- **EXCERPTED DATA**
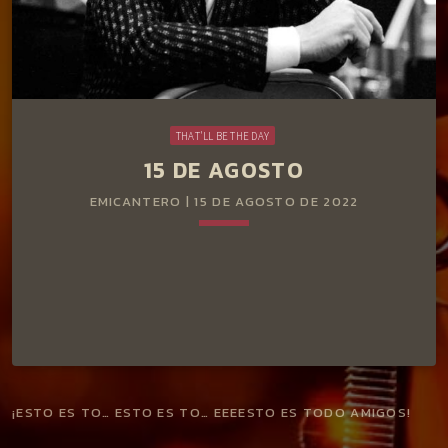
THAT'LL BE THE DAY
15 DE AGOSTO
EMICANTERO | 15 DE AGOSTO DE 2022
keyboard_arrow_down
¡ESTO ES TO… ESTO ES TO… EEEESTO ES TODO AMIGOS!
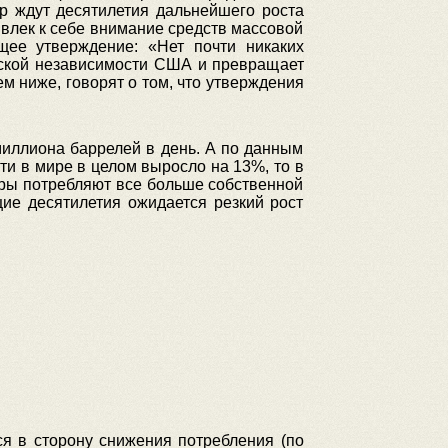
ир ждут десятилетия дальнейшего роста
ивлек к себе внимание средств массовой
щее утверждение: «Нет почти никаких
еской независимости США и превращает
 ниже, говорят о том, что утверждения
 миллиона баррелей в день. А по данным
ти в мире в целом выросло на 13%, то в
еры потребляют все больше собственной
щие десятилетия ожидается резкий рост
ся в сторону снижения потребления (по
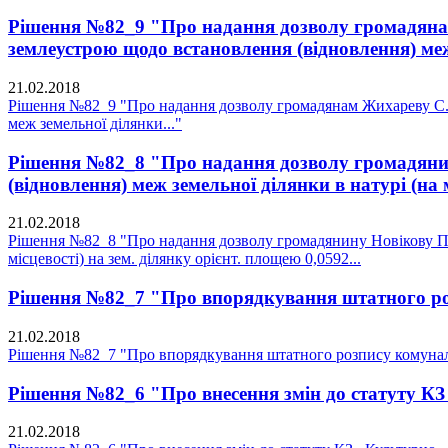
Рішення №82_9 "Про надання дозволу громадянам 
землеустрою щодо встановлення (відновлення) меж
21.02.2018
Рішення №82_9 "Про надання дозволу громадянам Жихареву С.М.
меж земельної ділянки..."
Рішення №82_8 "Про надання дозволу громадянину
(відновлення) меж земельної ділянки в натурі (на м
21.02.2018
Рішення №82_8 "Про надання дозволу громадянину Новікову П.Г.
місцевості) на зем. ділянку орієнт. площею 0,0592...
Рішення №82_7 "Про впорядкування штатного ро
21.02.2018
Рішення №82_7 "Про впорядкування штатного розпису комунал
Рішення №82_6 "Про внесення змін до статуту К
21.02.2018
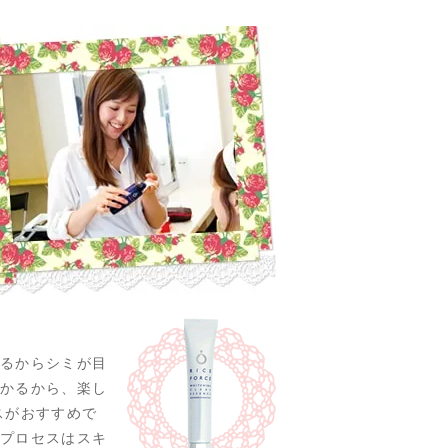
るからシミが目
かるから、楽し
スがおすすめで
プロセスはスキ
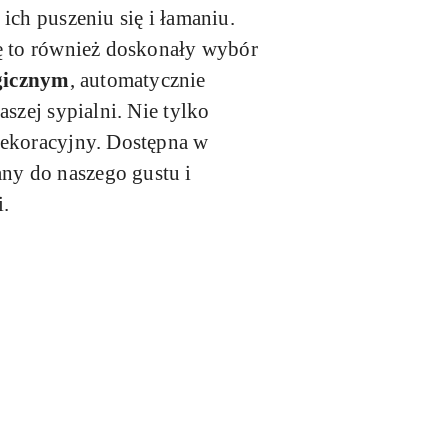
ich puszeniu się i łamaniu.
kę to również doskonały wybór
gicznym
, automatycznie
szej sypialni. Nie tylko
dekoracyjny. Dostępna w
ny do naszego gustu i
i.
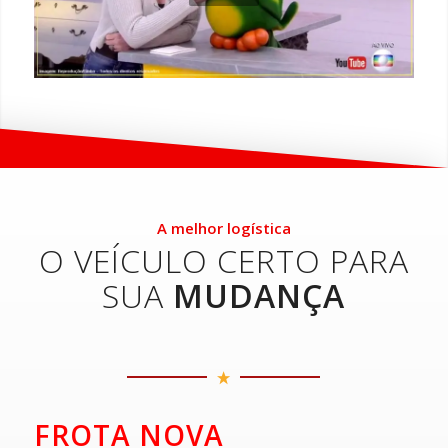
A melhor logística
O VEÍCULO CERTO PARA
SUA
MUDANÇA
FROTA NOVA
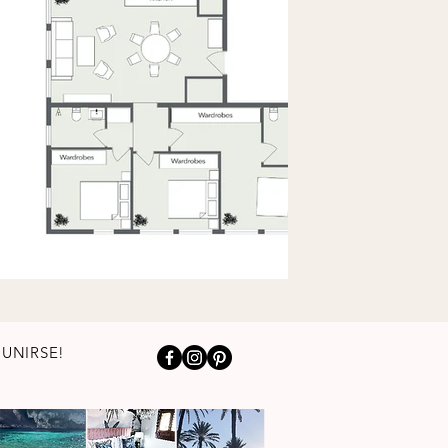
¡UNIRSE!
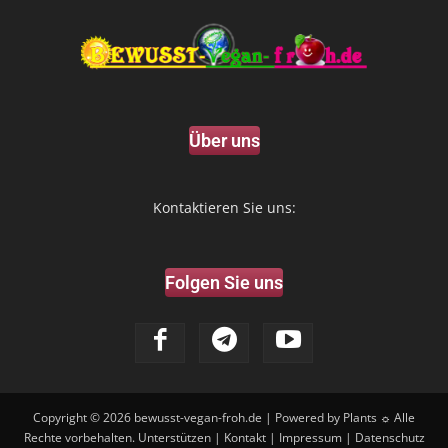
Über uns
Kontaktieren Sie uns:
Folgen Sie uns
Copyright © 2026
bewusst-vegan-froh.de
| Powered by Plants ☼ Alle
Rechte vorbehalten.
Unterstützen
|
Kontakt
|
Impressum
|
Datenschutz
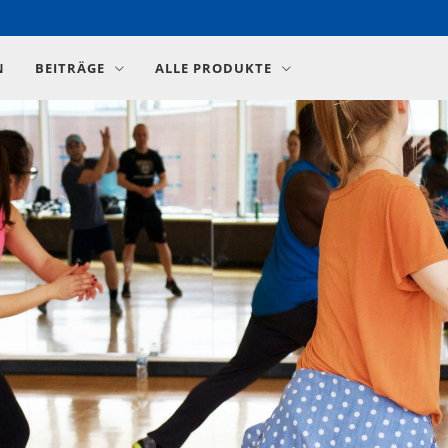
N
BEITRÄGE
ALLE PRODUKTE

- **EXERCISE BRIEF**
Lines containing the word "громадянам": copy each of them from the material.

- **SOLUTION FOR THIS PROBLEM**
Рішення №82_9 "Про надання дозволу громадянам 
Рішення №82_9 "Про надання дозволу громадянам Жихареву С.М.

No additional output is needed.